Exercise details: Which lines of the material hold the word "More"? Copy each one.

Given data:
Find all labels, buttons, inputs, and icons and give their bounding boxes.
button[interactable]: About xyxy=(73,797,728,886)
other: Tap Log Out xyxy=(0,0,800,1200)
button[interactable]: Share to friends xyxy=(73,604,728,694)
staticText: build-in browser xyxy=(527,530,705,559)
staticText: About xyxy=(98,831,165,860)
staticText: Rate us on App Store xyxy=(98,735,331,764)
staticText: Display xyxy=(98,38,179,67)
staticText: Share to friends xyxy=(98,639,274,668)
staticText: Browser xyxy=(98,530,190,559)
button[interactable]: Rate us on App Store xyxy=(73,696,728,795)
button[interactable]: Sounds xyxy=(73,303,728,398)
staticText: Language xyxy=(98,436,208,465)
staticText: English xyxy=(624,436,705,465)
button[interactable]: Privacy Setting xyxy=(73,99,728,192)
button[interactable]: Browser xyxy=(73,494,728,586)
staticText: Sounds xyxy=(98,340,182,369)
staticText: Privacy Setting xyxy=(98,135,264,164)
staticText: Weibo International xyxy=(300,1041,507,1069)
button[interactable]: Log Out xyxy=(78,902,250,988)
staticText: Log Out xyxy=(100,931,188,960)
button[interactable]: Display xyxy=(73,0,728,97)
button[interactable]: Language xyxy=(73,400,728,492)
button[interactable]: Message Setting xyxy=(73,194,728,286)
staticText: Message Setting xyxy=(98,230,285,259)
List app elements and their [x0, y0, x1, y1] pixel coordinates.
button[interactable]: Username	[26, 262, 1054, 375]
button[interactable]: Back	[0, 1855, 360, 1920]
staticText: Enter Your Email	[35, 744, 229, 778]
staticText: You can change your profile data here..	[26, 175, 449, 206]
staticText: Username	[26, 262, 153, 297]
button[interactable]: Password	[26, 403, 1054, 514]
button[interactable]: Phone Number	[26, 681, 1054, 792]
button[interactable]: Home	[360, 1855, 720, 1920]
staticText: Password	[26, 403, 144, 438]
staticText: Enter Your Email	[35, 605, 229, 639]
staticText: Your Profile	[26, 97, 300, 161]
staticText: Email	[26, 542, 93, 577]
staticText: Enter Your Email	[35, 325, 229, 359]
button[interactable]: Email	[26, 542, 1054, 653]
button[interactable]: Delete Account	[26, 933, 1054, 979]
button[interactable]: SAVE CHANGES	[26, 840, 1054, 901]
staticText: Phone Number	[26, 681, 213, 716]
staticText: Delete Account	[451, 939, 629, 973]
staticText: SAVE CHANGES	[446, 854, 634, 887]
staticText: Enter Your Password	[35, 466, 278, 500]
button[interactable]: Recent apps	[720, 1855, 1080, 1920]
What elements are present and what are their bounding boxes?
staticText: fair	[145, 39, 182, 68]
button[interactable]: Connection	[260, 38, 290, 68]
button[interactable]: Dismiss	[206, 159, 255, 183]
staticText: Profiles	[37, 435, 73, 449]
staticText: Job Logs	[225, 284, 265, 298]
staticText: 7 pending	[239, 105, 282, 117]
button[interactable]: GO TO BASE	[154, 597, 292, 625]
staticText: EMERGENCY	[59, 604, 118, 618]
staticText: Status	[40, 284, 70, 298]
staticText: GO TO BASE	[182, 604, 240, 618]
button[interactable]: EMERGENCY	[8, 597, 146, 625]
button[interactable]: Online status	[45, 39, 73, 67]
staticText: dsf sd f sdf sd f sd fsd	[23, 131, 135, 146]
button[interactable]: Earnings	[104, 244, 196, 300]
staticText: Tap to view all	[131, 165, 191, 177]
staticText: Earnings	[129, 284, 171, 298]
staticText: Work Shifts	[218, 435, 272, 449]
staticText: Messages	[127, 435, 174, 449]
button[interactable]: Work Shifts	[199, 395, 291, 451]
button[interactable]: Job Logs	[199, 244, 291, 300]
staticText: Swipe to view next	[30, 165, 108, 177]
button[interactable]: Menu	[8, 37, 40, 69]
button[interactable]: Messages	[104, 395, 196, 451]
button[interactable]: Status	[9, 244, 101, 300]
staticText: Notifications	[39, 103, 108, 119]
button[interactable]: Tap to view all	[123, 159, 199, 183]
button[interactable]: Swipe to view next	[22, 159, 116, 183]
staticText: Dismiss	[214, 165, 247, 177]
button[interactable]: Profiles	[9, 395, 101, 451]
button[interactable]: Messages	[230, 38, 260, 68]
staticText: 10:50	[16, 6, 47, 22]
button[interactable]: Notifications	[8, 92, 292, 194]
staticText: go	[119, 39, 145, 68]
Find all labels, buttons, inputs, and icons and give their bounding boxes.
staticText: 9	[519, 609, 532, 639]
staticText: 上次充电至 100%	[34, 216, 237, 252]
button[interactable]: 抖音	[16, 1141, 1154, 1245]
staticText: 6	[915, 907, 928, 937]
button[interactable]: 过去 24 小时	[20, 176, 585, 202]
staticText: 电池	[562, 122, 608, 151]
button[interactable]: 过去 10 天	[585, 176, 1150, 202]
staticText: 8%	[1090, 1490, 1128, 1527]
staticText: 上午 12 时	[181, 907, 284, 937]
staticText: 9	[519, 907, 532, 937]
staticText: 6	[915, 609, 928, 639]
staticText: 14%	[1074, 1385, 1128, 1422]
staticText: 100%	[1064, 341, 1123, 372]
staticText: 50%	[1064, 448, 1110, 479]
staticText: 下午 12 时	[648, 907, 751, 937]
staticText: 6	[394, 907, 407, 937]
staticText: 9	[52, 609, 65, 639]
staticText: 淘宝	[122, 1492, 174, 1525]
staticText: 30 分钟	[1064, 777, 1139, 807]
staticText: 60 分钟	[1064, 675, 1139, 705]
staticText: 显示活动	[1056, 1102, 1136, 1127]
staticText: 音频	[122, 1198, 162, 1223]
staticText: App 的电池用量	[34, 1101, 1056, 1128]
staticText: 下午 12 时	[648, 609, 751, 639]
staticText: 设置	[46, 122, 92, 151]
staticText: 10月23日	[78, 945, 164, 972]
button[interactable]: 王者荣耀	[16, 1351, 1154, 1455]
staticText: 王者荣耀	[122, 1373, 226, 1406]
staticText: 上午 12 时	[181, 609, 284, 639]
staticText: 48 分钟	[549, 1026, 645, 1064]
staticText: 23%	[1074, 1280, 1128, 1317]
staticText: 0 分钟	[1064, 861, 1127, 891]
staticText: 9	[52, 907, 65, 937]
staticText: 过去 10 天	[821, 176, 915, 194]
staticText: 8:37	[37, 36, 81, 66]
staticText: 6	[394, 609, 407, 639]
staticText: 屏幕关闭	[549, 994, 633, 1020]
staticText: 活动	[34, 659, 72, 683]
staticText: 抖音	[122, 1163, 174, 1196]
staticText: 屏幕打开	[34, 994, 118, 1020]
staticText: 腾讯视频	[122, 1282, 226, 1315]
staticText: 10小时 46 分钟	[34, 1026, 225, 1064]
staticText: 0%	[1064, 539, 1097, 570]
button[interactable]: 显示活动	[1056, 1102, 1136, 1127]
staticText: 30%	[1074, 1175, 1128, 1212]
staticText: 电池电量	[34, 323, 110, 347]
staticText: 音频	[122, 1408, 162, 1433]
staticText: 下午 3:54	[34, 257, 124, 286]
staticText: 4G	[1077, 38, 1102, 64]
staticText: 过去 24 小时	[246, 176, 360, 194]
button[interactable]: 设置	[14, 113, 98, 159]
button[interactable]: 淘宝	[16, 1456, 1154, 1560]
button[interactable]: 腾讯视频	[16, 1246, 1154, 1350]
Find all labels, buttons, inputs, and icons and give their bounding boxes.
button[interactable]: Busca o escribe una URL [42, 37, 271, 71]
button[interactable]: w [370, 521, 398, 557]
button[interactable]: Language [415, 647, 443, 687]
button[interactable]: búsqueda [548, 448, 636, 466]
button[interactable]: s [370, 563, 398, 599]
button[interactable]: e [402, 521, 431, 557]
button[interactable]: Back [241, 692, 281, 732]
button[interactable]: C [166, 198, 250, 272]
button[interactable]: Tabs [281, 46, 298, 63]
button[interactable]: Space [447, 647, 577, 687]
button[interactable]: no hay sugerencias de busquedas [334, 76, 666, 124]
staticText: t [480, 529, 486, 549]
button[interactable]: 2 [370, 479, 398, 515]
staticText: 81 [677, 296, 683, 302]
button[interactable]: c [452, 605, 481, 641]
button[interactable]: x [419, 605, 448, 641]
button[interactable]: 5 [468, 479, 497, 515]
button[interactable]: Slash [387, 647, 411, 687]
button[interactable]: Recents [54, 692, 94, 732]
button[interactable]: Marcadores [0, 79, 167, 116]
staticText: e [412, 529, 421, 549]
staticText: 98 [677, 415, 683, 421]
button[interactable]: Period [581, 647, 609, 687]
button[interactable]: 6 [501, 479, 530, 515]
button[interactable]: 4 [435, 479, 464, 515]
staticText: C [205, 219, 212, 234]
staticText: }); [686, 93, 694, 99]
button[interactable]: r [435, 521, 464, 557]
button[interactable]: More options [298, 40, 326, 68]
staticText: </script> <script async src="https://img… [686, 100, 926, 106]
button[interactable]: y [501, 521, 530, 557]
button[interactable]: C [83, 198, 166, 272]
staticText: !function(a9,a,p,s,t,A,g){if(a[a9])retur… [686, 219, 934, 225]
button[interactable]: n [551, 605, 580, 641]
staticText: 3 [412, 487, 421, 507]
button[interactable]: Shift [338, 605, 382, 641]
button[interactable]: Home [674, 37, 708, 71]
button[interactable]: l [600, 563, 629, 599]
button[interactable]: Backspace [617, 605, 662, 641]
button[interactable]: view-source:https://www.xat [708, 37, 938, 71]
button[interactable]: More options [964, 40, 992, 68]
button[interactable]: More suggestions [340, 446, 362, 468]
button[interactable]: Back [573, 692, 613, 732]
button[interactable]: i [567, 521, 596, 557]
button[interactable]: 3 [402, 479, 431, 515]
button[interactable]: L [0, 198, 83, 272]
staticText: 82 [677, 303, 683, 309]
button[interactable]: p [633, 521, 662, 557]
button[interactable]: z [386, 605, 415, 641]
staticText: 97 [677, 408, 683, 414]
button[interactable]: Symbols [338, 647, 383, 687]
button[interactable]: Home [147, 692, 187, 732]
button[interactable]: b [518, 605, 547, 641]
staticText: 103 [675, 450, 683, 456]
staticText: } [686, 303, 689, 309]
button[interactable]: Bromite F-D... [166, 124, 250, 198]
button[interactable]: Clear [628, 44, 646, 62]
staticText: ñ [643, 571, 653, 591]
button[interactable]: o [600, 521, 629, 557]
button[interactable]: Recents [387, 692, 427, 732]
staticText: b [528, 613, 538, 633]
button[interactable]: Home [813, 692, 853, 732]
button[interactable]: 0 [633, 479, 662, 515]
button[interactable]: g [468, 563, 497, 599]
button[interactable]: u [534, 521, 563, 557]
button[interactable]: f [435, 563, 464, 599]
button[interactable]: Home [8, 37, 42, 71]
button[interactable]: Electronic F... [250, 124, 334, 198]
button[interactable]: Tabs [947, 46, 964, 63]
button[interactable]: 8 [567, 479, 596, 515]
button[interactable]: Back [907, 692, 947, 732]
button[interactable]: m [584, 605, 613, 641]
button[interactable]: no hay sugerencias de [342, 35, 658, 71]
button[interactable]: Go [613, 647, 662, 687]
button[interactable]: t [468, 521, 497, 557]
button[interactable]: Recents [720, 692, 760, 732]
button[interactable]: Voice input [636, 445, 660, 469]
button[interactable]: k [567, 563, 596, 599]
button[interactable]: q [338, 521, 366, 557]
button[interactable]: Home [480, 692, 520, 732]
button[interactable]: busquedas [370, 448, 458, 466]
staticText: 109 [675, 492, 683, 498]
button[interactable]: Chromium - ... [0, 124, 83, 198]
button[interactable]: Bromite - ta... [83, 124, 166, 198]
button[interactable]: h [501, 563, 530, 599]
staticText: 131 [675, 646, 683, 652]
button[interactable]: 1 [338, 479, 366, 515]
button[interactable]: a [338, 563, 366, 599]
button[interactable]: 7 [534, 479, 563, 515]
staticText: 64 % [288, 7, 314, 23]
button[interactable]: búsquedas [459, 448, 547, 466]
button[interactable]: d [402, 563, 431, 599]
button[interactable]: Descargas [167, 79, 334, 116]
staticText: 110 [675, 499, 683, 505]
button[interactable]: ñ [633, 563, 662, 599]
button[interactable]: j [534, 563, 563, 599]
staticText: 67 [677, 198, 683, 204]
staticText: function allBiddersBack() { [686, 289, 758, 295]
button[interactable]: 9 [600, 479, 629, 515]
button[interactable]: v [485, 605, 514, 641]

Expected output:
button[interactable]: More options [298, 40, 326, 68]
button[interactable]: More options [964, 40, 992, 68]
button[interactable]: More suggestions [340, 446, 362, 468]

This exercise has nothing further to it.